Migrant Clinicians Network recently collaborated in a university-sponsored TB screening to determine the effectiveness of using Health Network to manage a cohort of migrant research subjects.  Health Network, a program of Migrant Clinicians Network, is a system for virtual bridge case management and patient navigation. 

Few studies include migrant research subjects due to researchers’ concerns with follow-up with migrants.  For a recent TB infection screening at the University of Arizona, Migrant Clinicians Network contracted with the University of Arizona to provide follow-up services, including database management, tracking, and phone calls, to a cohort of individuals tested for TB Infection utilizing the Health Network system. Health Network fulfilled the study’s goal of providing patient navigation to treatment services and case management to any participant for whom treatment was initiated. After a brief training of the study team, it was agreed that those recruited for TB testing would be directed to a Health Network Associate via telephone to be enrolled in the case management program on the day of testing. Additionally, individuals in the study who initiated treatment because of a discordance between skin testing and Quantiferon results (negative/positive) or concordance of positive results were passed to Health Network associates for follow-up services to assure treatment was maintained. 

On the day of the screening, 18 patients were interviewed by a student member of the research team. They were then directed to Health Network via telephone and a Health Network case file was initiated for each one. Every subject was assigned to a Health Network Associate as a part of the Associate’s follow-up case load. The Associates contacted or attempted to contact each of the subjects to provide him/her with testing outcome information. 

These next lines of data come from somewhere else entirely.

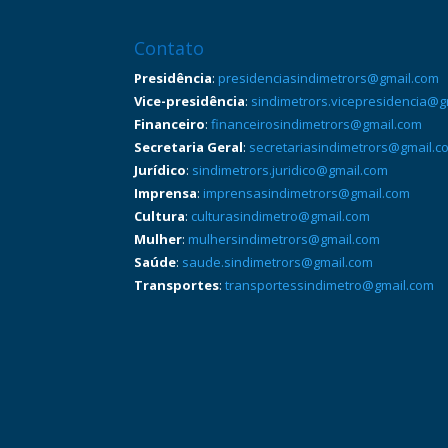
Contato
Presidência
:
presidenciasindimetrors@gmail.com
Vice-presidência
:
sindimetrors.vicepresidencia@g
Financeiro
:
financeirosindimetrors@gmail.com
Secretaria Geral
:
secretariasindimetrors@gmail.c
Jurídico
:
sindimetrors.juridico@gmail.com
Imprensa
:
imprensasindimetrors@gmail.com
Cultura
:
culturasindimetro@gmail.com
Mulher
:
mulhersindimetrors@gmail.com
Saúde
:
saude.sindimetrors@gmail.com
Transportes
:
transportessindimetro@gmail.com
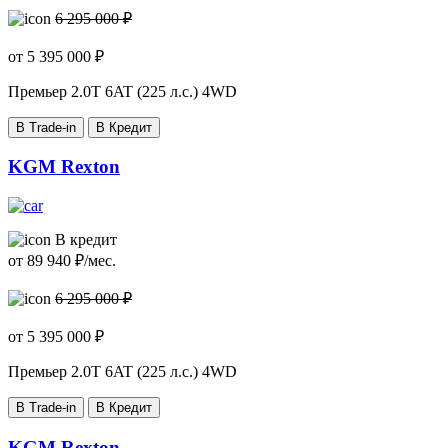
6 295 000 ₽
от
5 395 000
₽
Премьер
2.0T 6AT (225 л.с.) 4WD
В Trade-in
В Кредит
KGM Rexton
В кредит
от
89 940
₽/мес.
6 295 000 ₽
от
5 395 000
₽
Премьер
2.0T 6AT (225 л.с.) 4WD
В Trade-in
В Кредит
KGM Rexton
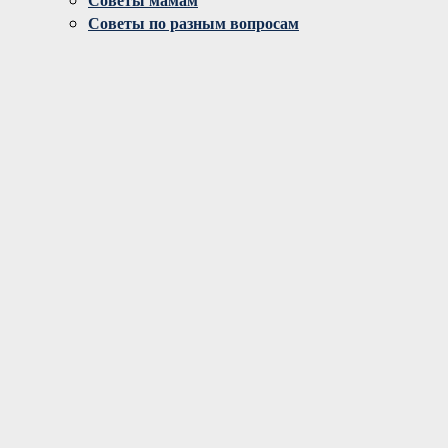
Советы по разным вопросам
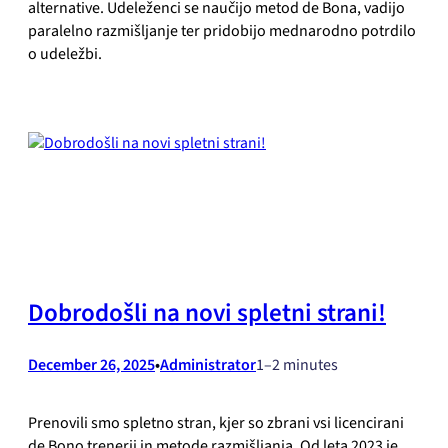
alternative. Udeleženci se naučijo metod de Bona, vadijo
paralelno razmišljanje ter pridobijo mednarodno potrdilo
o udeležbi.
Dobrodošli na novi spletni strani!
December 26, 2025
•
Administrator
1–2 minutes
Prenovili smo spletno stran, kjer so zbrani vsi licencirani
de Bono trenerji in metode razmišljanja. Od leta 2023 je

During the course of the study, the researchers identified several issues of concern:: 

  • Poor cell phone signal impeded Health Network Associates’ ability to complete enrollment;
  • Addition of an extra step into the testing day procedure added significantly to the time that the subjects were required to remain at the site
  • Asking inexperienced students to enroll participants in Health Network slowed the process;
  • Limited time to explain to the subjects the benefits and limitations of enrollment in Health Network potentially reduced participation and created unrealistic expectations. 

Of the 18 test subjects:

  • Five subjects did not return to receive skin test results – all but one of these subjects has been contacted by Health Network.
  • Reports were not received by Health Network at the time of enrollment for two of the subjects.
  • Phone numbers were not obtained for two subjects rendering it impossible to follow up with them.
  • Communication has been maintained with nine of the subjects.
  • Four of the subjects expressed an interest in additional participation.
  • One subject requested assistance with a non-TB related health care concern.

Due to the limited size of the cohort, other efforts to demonstrate the effectiveness of using Health Network to manage a cohort of migrant research subjects are required. However, the continuing success in communicating with the participants gives strong support to the belief that migration does not limit participation in research that can aid significantly in the understanding of the health concerns of migrants and the development of effective interventions.